▸ Materials provided:
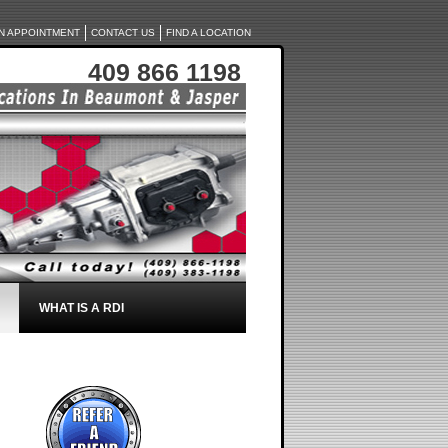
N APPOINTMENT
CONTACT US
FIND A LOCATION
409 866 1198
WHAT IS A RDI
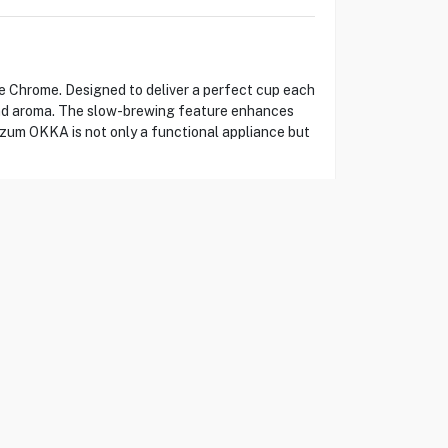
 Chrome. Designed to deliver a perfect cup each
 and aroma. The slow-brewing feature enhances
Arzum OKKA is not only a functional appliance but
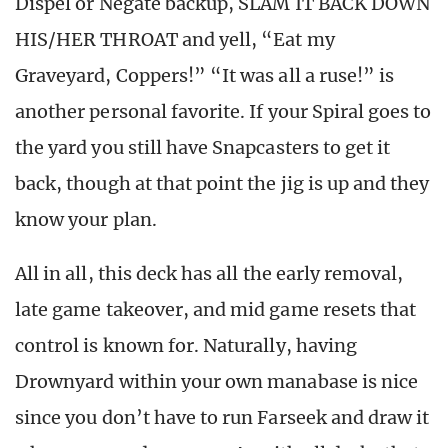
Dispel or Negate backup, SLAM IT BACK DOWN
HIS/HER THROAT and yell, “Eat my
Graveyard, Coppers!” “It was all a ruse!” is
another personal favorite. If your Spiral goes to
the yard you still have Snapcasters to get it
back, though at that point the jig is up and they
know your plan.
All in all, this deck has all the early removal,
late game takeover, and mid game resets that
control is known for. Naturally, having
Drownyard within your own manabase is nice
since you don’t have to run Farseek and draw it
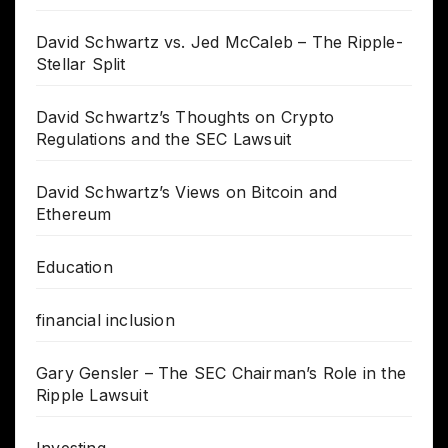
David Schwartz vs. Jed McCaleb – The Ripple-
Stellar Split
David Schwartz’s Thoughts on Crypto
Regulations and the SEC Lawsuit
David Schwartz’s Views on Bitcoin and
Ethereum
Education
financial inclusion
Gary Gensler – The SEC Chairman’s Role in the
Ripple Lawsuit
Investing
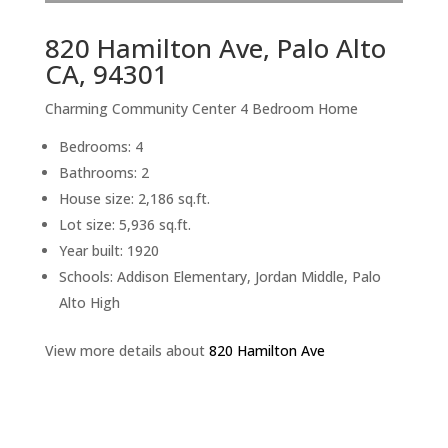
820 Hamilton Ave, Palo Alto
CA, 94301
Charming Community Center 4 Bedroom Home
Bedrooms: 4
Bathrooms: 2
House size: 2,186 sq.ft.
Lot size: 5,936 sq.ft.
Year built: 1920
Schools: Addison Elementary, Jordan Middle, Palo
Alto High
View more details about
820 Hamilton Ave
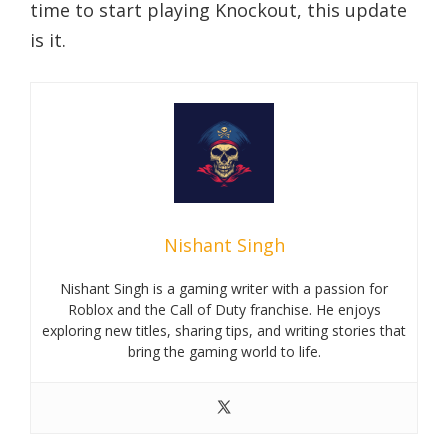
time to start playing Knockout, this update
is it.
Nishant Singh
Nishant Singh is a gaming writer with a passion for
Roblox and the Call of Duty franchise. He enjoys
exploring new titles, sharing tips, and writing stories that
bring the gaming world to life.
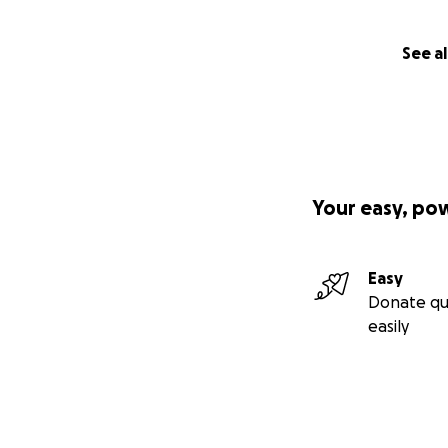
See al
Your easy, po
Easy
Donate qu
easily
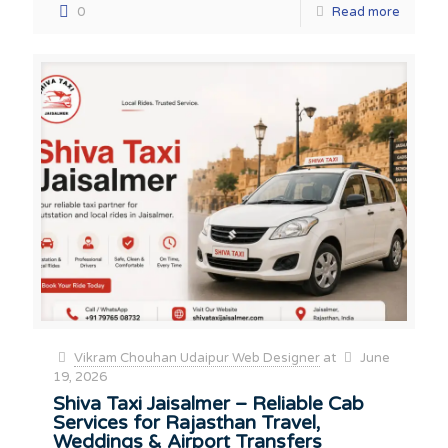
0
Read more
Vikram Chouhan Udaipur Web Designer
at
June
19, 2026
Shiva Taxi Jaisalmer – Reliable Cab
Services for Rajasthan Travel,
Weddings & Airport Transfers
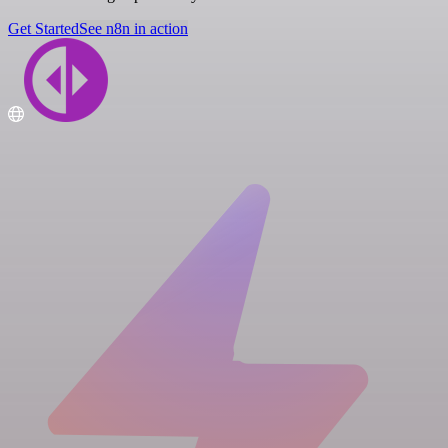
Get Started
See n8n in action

▸ Task to complete:
Go to the line above that contains "FIND A LOCATION" and reproduce everything exactly from there through the line that contains "since you don’t", leaving out the pictures.

▸ Response box:
FIND A LOCATION
409 866 1198
WHAT IS A RDI
 Chrome. Designed to deliver a perfect cup each
 and aroma. The slow-brewing feature enhances
Arzum OKKA is not only a functional appliance but
Dispel or Negate backup, SLAM IT BACK DOWN
HIS/HER THROAT and yell, “Eat my
Graveyard, Coppers!” “It was all a ruse!” is
another personal favorite. If your Spiral goes to
the yard you still have Snapcasters to get it
back, though at that point the jig is up and they
know your plan.
All in all, this deck has all the early removal,
late game takeover, and mid game resets that
control is known for. Naturally, having
Drownyard within your own manabase is nice
since you don’t have to run Farseek and draw it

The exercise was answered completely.